The campaigns fought by both sides were rather negative, with some downright lies hoisted upon the populace as complete facts. How that isn't illegal, I do not know? Is there any other walk of life where you would be allowed the unbridled freedom to con folk to such an extent? Well, apart perhaps from those pedlars of landline broadband with their 'up to bazillions of Mbps' on offer.
I steered clear of the televised debates. Politicians trying to shout each other down is such an unedifying spectacle, the only winners, I suspect, being ear defender manufacturers.
Predictably, my own view on the referendum was governed by the best outcome for wildlife, which put me firmly in the Remain camp. Not that the environment featured anywhere in the whole debate to any great extent. However, whatever your view of the EU, its Habitats and Birds Directives provide an amount of protection for the ecology of a continent. And I do not think anyone has any great hopes of a deregulated UK giving a second thought to concreting over vast swathes of Nature.

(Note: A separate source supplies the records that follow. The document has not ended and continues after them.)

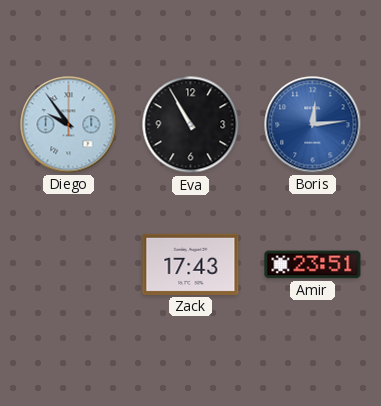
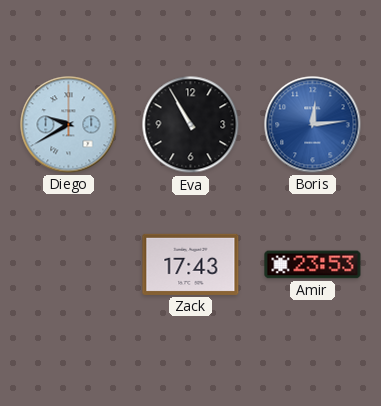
Diego: 9:54 -> 9:40
Amir: 23:51 -> 23:53
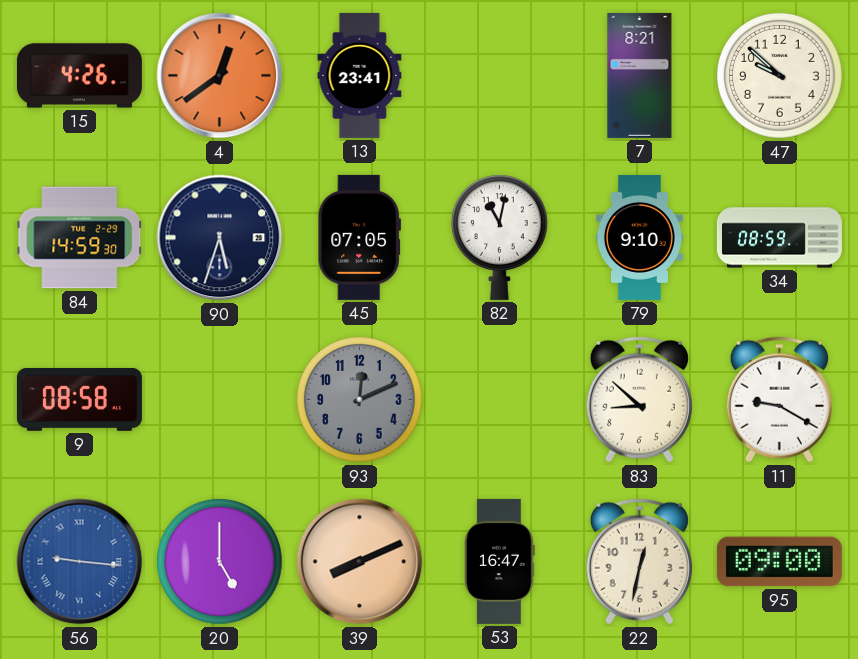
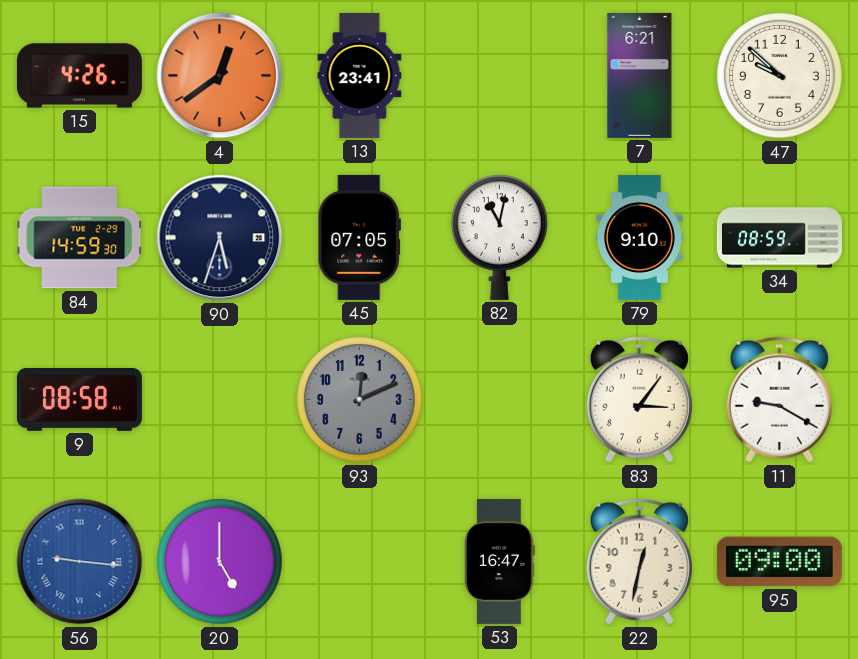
7: 8:21 -> 6:21
83: 8:52 -> 3:06
39: 8:11 -> none
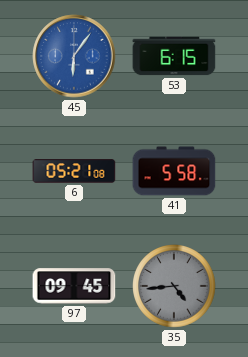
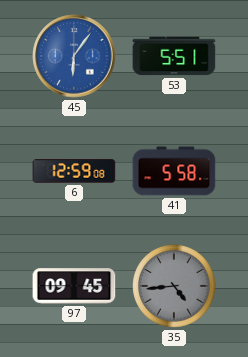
53: 6:15 -> 5:51
6: 05:21 -> 12:59
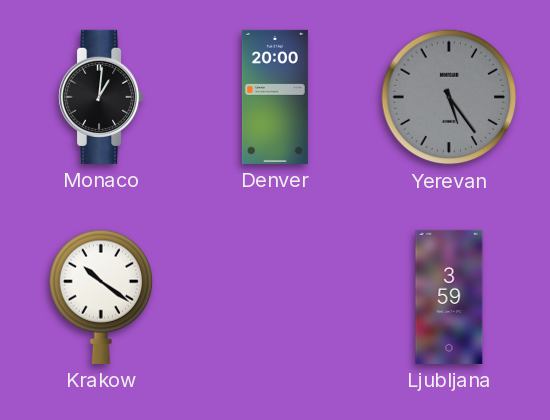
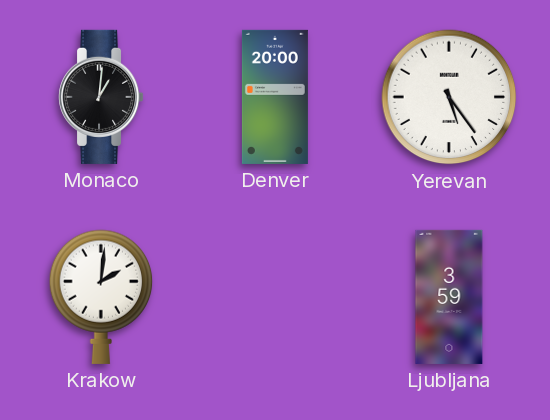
Yerevan dial: grey -> white
Krakow: 10:21 -> 2:01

Now that the people of the UK have spoken, it will take some time for the situation to resolve itself, as there doesn't appear to be a Plan B. And, I suspect, there wasn't a Plan A either, beyond trying to bluff the EU into yet more concessions and change the leadership of the Conservative party.
So, with the pace of change and the multitude of pressures upon the environment increasing, the natural world will go back to doing what it does best, evolving to cope as best as it can.
Lovely blog Mr W
Thanks, JD, it was one of the harder ones to write.